Господин Егер взял меня за лапу и горячо добавил:
— Пишите дальше, пишите еще! Чем быстрее, тем лучше. Сократить текст и отшлифовать его вы всегда успеете. Когда писатель слишком много раздумывает и слишком медленно пишет, он совершает большую ошибку!
По-видимому, этими словами он пытался подбодрить меня.
— До эмиграции у меня было о чем писать. Темы множились, будто личинки на трупе. Но, оказавшись здесь, я словно утратила связь с прошлым.
Нить воспоминаний оборвалась. История совершенно не хочет продолжаться.
— Вероятно, вы еще не акклиматизировались.
— Здесь невыносимо жарко. Терпеть не могу жару.
— Но ведь сейчас зима, и у вас холодные руки.
— Так и должно быть. Обогрев конечностей — пустая трата энергии. Главное, чтобы сердце всегда оставалось теплым.
— Вы не простужены?
— Я не простужалась никогда в жизни. Только уставала.
— Если вы устали, посмотрите телевизор.
Господин Егер завершил свой визит этим дельным советом и откланялся. Вольфганг тоже попрощался со мной. Глядя на опущенные плечи обоих мужчин, я угадывала их легкое разочарование.

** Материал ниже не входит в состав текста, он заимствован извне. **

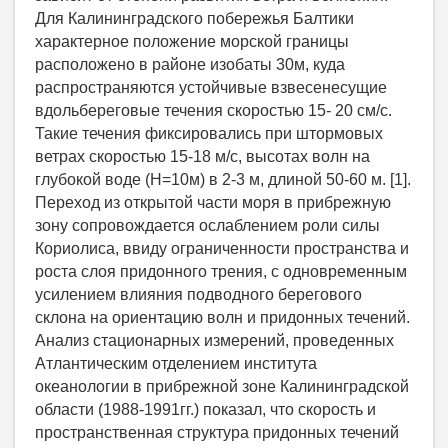
Для Калининградского побережья Балтики
характерное положение морской границы
расположено в районе изобаты 30м, куда
распространяются устойчивые взвесенесущие
вдольбереговые течения скоростью 15- 20 см/с.
Такие течения фиксировались при штормовых
ветрах скоростью 15-18 м/с, высотах волн на
глубокой воде (Н=10м) в 2-3 м, длиной 50-60 м. [1].
Переход из открытой части моря в прибрежную
зону сопровождается ослаблением роли силы
Кориолиса, ввиду ограниченности пространства и
роста слоя придонного трения, с одновременным
усилением влияния подводного берегового
склона на ориентацию волн и придонных течений.
Анализ стационарных измерений, проведенных
Атлантическим отделением института
океанологии в прибрежной зоне Калининградской
области (1988-1991гг.) показал, что скорость и
пространственная структура придонных течений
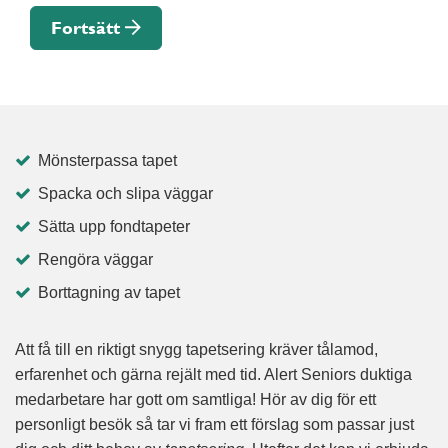
Fortsätt
Mönsterpassa tapet
Spacka och slipa väggar
Sätta upp fondtapeter
Rengöra väggar
Borttagning av tapet
Att få till en riktigt snygg tapetsering kräver tålamod,
erfarenhet och gärna rejält med tid. Alert Seniors duktiga
medarbetare har gott om samtliga! Hör av dig för ett
personligt besök så tar vi fram ett förslag som passar just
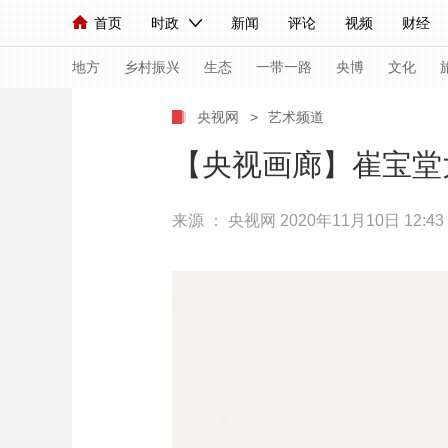
首页
时政
新闻
评论
视频
财经
人民领袖习近平
直播
海外频道
片库
iPanda
栏目大全
联播+
English
中国领导人
节目单
Монгол
听音
央视快评
微视频
习
地方
乡村振兴
生态
一带一路
央博
文化
央视网
>
艺术频道
总台春晚
网络春晚
共产党员网
秧纪录
【央视画廊】崔宝堂
来源 ：
央视网
2020年11月10日 12:43
新闻
国内
国际
评论
经济
军事
人民领袖习近平
联播+
热解读
天天学习
视频
小央视频
小央直播
直播中国
熊猫
现场
前线
比划
快看
蓝海中国
新兵
体育
直播
竞猜
2026年世界杯
2026
VIP会员
CCTV奥林匹克频道
生活体育大会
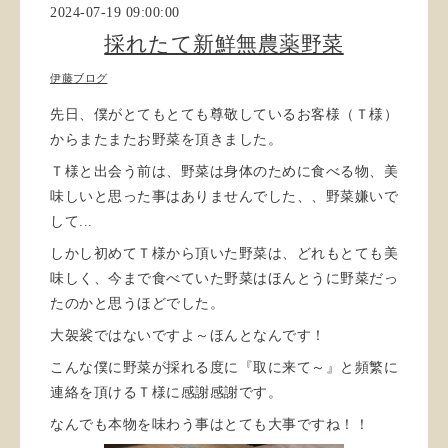
2024-07-19 09:00:00
採れたて新鮮無農薬野菜
伊藤ブログ
先日、僕がとてもとても尊敬しているお客様（Ｔ様）
からまたまたお野菜を頂きました。
Ｔ様と出会う前は、野菜は身体のために食べる物、美
味しいと思った事はありませんでした、、野菜嫌いで
して...
しかし初めてＴ様から頂いた野菜は、どれもとても美
味しく、今まで食べていた野菜はほんとうに野菜だっ
たのかと思うほどでした。
大袈裟ではないですよ～ほんとなんです！
こんな僕に野菜が採れる度に『取に来て～』と頻繁に
連絡を頂けるＴ様に感謝感謝です。
なんでも本物を味わう事はとても大事ですね！！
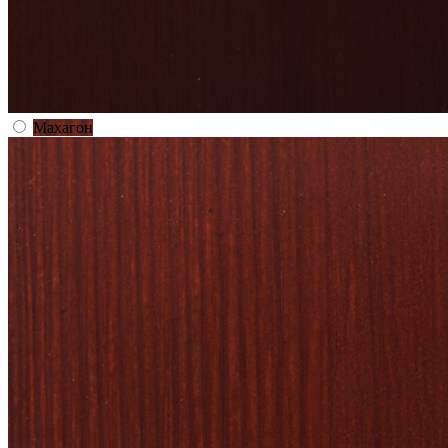
Махагон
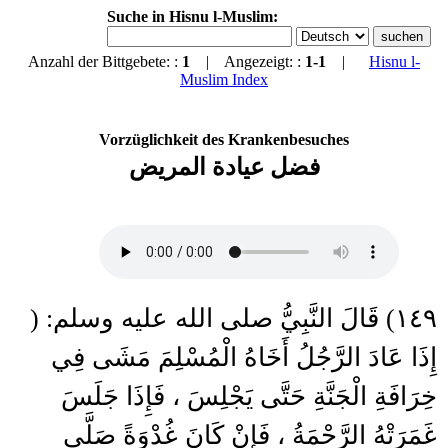
Suche in Hisnu l-Muslim:
Anzahl der Bittgebete: :
1
| Angezeigt: :
1-1
|
Hisnu l-
Muslim Index
Vorzüglichkeit des Krankenbesuches
فضل عيادة المريض
١٤٩) قَالَ النَّبِيُّ صلى الله عليه وسلم: (
إِذَا عَادَ الرَّجُلُ أَخَاهُ الْمُسْلِمَ مَشَى فِي
خِرَافَةِ الْجَنَّةِ حَتَّى يَجْلِسَ ، فَإِذَا جَلَسَ
غَمَرَتْهُ الرَّحْمَةُ ، فَإِنْ كَانَ غُدْوَةً صَلَّى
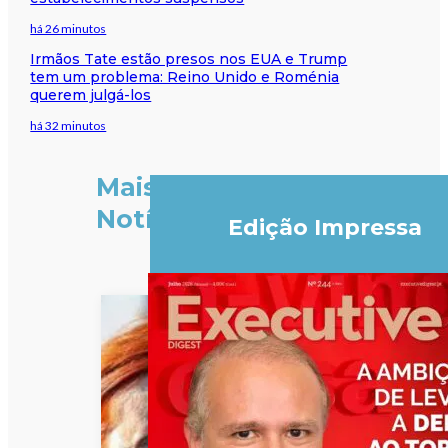
há 26 minutos
Irmãos Tate estão presos nos EUA e Trump
tem um problema: Reino Unido e Roménia
querem julgá-los
há 32 minutos
Mais
Notícias
Edição Impressa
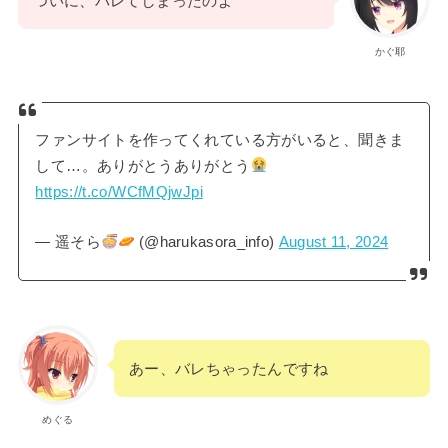
ついに、バレてしまったのよ
かぐ耶
ファンサイトを作ってくれている方がいると、聞きま
して…。ありがとうありがとう
https://t.co/WCfMQjwJpi
— 遥そら
(@harukasora_info)
August 11, 2024
あー、バレちゃったんですね
めぐる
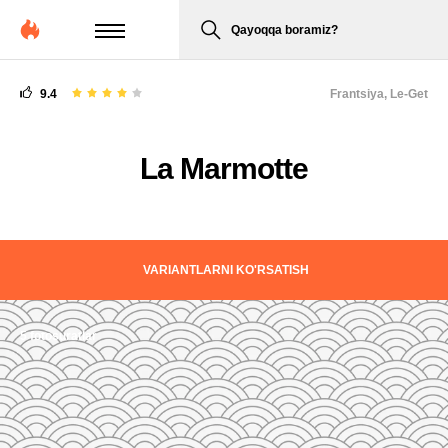
Qayoqqa boramiz?
9.4
Frantsiya,
Le-Get
La Marmotte
VARIANTLARNI KO'RSATISH
5 fotosuratlar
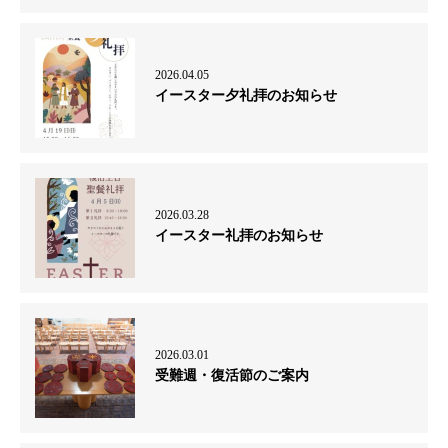
2026.04.05
イースター夕礼拝のお知らせ
2026.03.28
イースター礼拝のお知らせ
2026.03.01
受難週・復活節のご案内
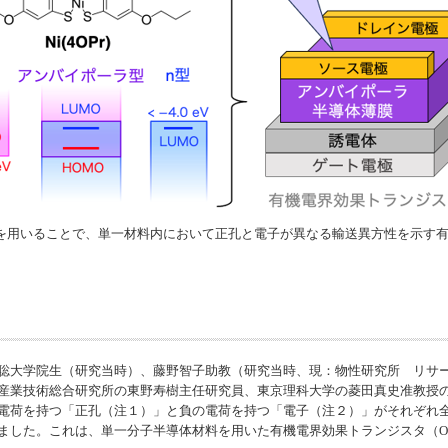
を用いることで、単一材料内において正孔と電子が異なる輸送異方性を示す有機
聡大学院生（研究当時）、藤野智子助教（研究当時、現：物性研究所 リサ
産業技術総合研究所の東野寿樹主任研究員、東京理科大学の菱田真史准教授
電荷を持つ「正孔（注１）」と負の電荷を持つ「電子（注２）」がそれぞれ
は、単一分子半導体材料を用いた有機電界効果トランジスタ（OFET: Organic Fi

Едва они закрыли за собой дверь, я включила телевизор. На экране появилась дама, похожая на панду. Стоя перед пятнистой географической картой, она произнесла высоким голосом:
— Завтра будет на три градуса холоднее.
Голос звучал так драматично, словно разница в три градуса могла изменить мировую политику. Я переключила канал и увидела двух панд в вольере, возле которого обменивались рукопожатиями два политика. Сперва меня покоробило, что панды вмешиваются в политику гомо сапиенсов, но потом мне пришло в голову, что я тоже вовлечена в политику, а значит, ничуть не лучше этих панд. Запертая в невидимой клетке, я выступала доказательством нарушения прав человека, не будучи при этом человеком. Я выключила телевизор, который был готов дальше мучить меня дурацкими картинками. На темном экране появился расплывчатый силуэт круглобокой дамы. Это была я, дама с узкими плечами и узким лбом. Из-за острой морды я выглядела не такой симпатичной, как панды. Я начала вымешивать свое чувство неполноценности, будто тесто для хлеба: это занятие было знакомо мне с детства. Внезапно в моих глазах вспыхнули огоньки. Я вспомнила, что однажды меня утешали. Кто это был, когда это было?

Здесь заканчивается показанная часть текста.